Aim of the exercise –
Would you print every entry exactly as it appears?

Data excerpts:
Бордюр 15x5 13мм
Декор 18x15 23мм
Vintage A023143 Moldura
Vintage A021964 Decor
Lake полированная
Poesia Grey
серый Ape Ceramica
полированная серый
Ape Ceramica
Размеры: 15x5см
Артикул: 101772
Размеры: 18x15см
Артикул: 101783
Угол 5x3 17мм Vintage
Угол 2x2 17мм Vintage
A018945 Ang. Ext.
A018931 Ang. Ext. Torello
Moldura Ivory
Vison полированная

Response below –
Бордюр 15x5 13мм
Декор 18x15 23мм
Vintage A023143 Moldura
Vintage A021964 Decor
Lake полированная
Poesia Grey
серый Ape Ceramica
полированная серый
Ape Ceramica
Размеры: 15x5см
Артикул: 101772
Размеры: 18x15см
Артикул: 101783
Угол 5x3 17мм Vintage
Угол 2x2 17мм Vintage
A018945 Ang. Ext.
A018931 Ang. Ext. Torello
Moldura Ivory
Vison полированная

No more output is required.